Subject: Christmas dingleberries
Date: Sat, 19 Dec 1998 04:27:23 GMT
Organization: Deja News - The Leader in Internet Discussion
So, wondering what the hell you were thinking when you drove 9 hours through
high winds and icy roads to be cooped up with your insane familial relations
for Christmas? It's simple - you are stupid and, "Bob" love ya, that's
enough of a reason sometimes. So fix another drink and go hang out in the
boat house with the dog again.
But while you're at it, put that tape of David Sadaris telling
his experiences as an Elf working at Macey's in New York. Heard it last
weekend. Funny stuff, and told in a very cynical tone. Should more than make
up for the bummer that is the rest of the weekend at home with the folks.
Wanna see a movie about people worse than your family? Sure you do. Rent
"The Lion in Winter." It is about king Henry the II with Peter O'Toole as
the king and Katherine Hepburne as the queen. It's our family favorite. And
remember, when the kings awake, nobody sleeps!
You will want music on the morning you open those thoughtless gifts purchased
at the last minute at the factory shops. Somebody say Perry Como? Kick the
shit out of that guy! Put in Robert Earl Keen's "Gringo Honeymoon" and play
"Christmas with the Family". It's the official White Trash Christmas song.
I will play it every year until I die from now on.
"Carve the turkey. Put the ballgame on.
Make bloody marys 'cause we all want one.
Send somebody to the Quick Pack store.
We need some ice and an extension cord,
a can of bean dip and some Diet Rite,
a box of tampons and some Marlborro Lights.

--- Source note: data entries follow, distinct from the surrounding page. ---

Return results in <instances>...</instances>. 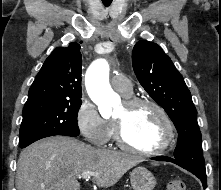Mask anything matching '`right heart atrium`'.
Returning a JSON list of instances; mask_svg holds the SVG:
<instances>
[{"label": "right heart atrium", "mask_w": 221, "mask_h": 190, "mask_svg": "<svg viewBox=\"0 0 221 190\" xmlns=\"http://www.w3.org/2000/svg\"><path fill=\"white\" fill-rule=\"evenodd\" d=\"M76 125L83 137L94 146L104 147L111 139L112 123L100 115L88 98H82L78 106Z\"/></svg>", "instance_id": "1"}]
</instances>
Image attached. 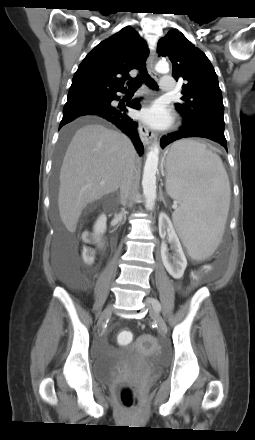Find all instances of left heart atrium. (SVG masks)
Masks as SVG:
<instances>
[{
  "label": "left heart atrium",
  "mask_w": 255,
  "mask_h": 440,
  "mask_svg": "<svg viewBox=\"0 0 255 440\" xmlns=\"http://www.w3.org/2000/svg\"><path fill=\"white\" fill-rule=\"evenodd\" d=\"M139 116L145 123L156 128H163L171 121L168 109L160 102L143 109Z\"/></svg>",
  "instance_id": "39dd6f15"
}]
</instances>
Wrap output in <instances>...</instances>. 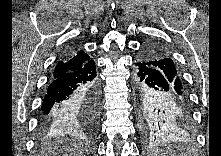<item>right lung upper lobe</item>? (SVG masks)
Instances as JSON below:
<instances>
[{
    "instance_id": "right-lung-upper-lobe-1",
    "label": "right lung upper lobe",
    "mask_w": 221,
    "mask_h": 156,
    "mask_svg": "<svg viewBox=\"0 0 221 156\" xmlns=\"http://www.w3.org/2000/svg\"><path fill=\"white\" fill-rule=\"evenodd\" d=\"M89 61V56L83 51H78L76 54L68 55L57 63L53 77L64 74L66 72L75 71Z\"/></svg>"
}]
</instances>
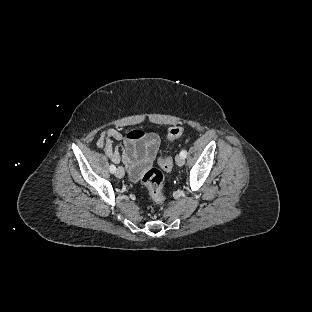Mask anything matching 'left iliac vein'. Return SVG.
<instances>
[{
    "label": "left iliac vein",
    "instance_id": "obj_1",
    "mask_svg": "<svg viewBox=\"0 0 312 312\" xmlns=\"http://www.w3.org/2000/svg\"><path fill=\"white\" fill-rule=\"evenodd\" d=\"M184 163H185L184 158H183L181 155H177V156H176V164H177L178 166H183Z\"/></svg>",
    "mask_w": 312,
    "mask_h": 312
}]
</instances>
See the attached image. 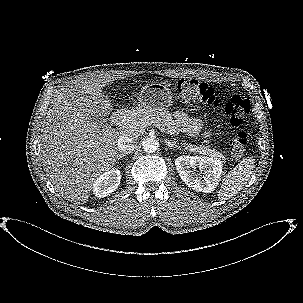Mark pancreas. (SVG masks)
I'll return each mask as SVG.
<instances>
[{
  "instance_id": "obj_1",
  "label": "pancreas",
  "mask_w": 303,
  "mask_h": 303,
  "mask_svg": "<svg viewBox=\"0 0 303 303\" xmlns=\"http://www.w3.org/2000/svg\"><path fill=\"white\" fill-rule=\"evenodd\" d=\"M151 121L160 123L166 129L168 134L175 135L177 133V124L173 119L172 114L166 110L154 111L134 109L126 114L123 127L130 132L140 131ZM182 145H184L185 149L189 150L190 152L206 155L214 159H219L221 162H225V157L219 151L210 149L208 146H196L185 143Z\"/></svg>"
}]
</instances>
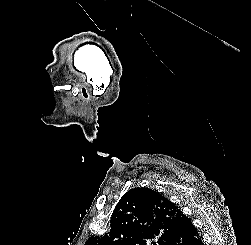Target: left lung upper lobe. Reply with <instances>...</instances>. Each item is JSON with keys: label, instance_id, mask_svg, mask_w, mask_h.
Listing matches in <instances>:
<instances>
[{"label": "left lung upper lobe", "instance_id": "5c2ea615", "mask_svg": "<svg viewBox=\"0 0 251 245\" xmlns=\"http://www.w3.org/2000/svg\"><path fill=\"white\" fill-rule=\"evenodd\" d=\"M184 214L155 190L137 187L126 192L115 207L110 231L85 245H165L185 225Z\"/></svg>", "mask_w": 251, "mask_h": 245}]
</instances>
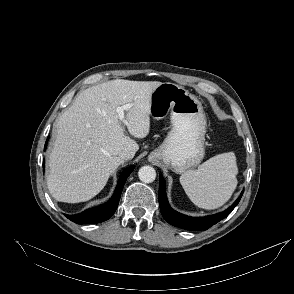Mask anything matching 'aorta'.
<instances>
[{
  "instance_id": "1",
  "label": "aorta",
  "mask_w": 294,
  "mask_h": 294,
  "mask_svg": "<svg viewBox=\"0 0 294 294\" xmlns=\"http://www.w3.org/2000/svg\"><path fill=\"white\" fill-rule=\"evenodd\" d=\"M139 179L144 183H151L156 178V171L151 166H143L138 172Z\"/></svg>"
}]
</instances>
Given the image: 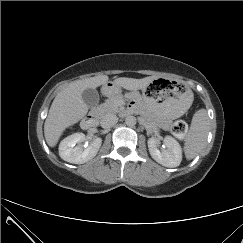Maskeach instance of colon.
<instances>
[{
	"instance_id": "1",
	"label": "colon",
	"mask_w": 243,
	"mask_h": 243,
	"mask_svg": "<svg viewBox=\"0 0 243 243\" xmlns=\"http://www.w3.org/2000/svg\"><path fill=\"white\" fill-rule=\"evenodd\" d=\"M187 129V124L183 120H176L171 127L172 133L177 137H184Z\"/></svg>"
}]
</instances>
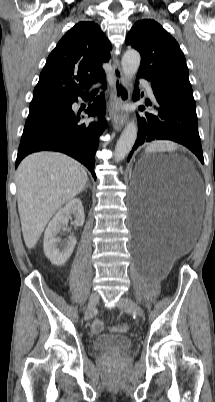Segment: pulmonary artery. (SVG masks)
<instances>
[{"mask_svg":"<svg viewBox=\"0 0 215 402\" xmlns=\"http://www.w3.org/2000/svg\"><path fill=\"white\" fill-rule=\"evenodd\" d=\"M141 82H142V84L145 85L148 95L153 97V90H152L150 84L145 80H141Z\"/></svg>","mask_w":215,"mask_h":402,"instance_id":"pulmonary-artery-1","label":"pulmonary artery"}]
</instances>
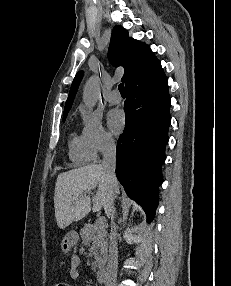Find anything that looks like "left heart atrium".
<instances>
[{
  "label": "left heart atrium",
  "mask_w": 231,
  "mask_h": 286,
  "mask_svg": "<svg viewBox=\"0 0 231 286\" xmlns=\"http://www.w3.org/2000/svg\"><path fill=\"white\" fill-rule=\"evenodd\" d=\"M125 121V115L119 109H113L108 113V126L115 134L120 133L124 129Z\"/></svg>",
  "instance_id": "1"
}]
</instances>
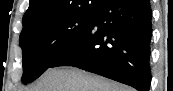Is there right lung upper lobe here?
<instances>
[{"label":"right lung upper lobe","instance_id":"cb5924a9","mask_svg":"<svg viewBox=\"0 0 173 91\" xmlns=\"http://www.w3.org/2000/svg\"><path fill=\"white\" fill-rule=\"evenodd\" d=\"M100 0H30L23 16V29L40 21L96 10Z\"/></svg>","mask_w":173,"mask_h":91}]
</instances>
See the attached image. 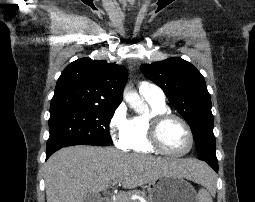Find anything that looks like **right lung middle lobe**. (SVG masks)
<instances>
[{"instance_id": "dd1d6c3e", "label": "right lung middle lobe", "mask_w": 255, "mask_h": 202, "mask_svg": "<svg viewBox=\"0 0 255 202\" xmlns=\"http://www.w3.org/2000/svg\"><path fill=\"white\" fill-rule=\"evenodd\" d=\"M115 109L84 107L50 114L47 151L80 144L108 146L109 123Z\"/></svg>"}]
</instances>
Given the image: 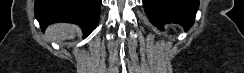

Halleluja everybody say 'cheese'!
Merry Christmas from the fa-mi-ly."
Gonna want some videos too. Seriously, how many times can you see the
Grinch? I'm about at my toxic limit. Rent or buy the incredibly stupid
Rankin Bass animated special "The Year Without a Santa Clause". Yes, it's
the one with the cool Snow Miser song. But that's not all. You get to
listen to that old fuddydud Mickey Rooney sneeze through the whole goddamn
show and act depressed because no one believes in him anymore. Hell, I
believe in you Santa! I believe I wanna smash your face. Some of the music
is so sappy and sickening, it is just what you need to fly into a fun rage
before dealing with Grandma and her geriatric bullshit once again.
You gots other Christmas things? Pony up.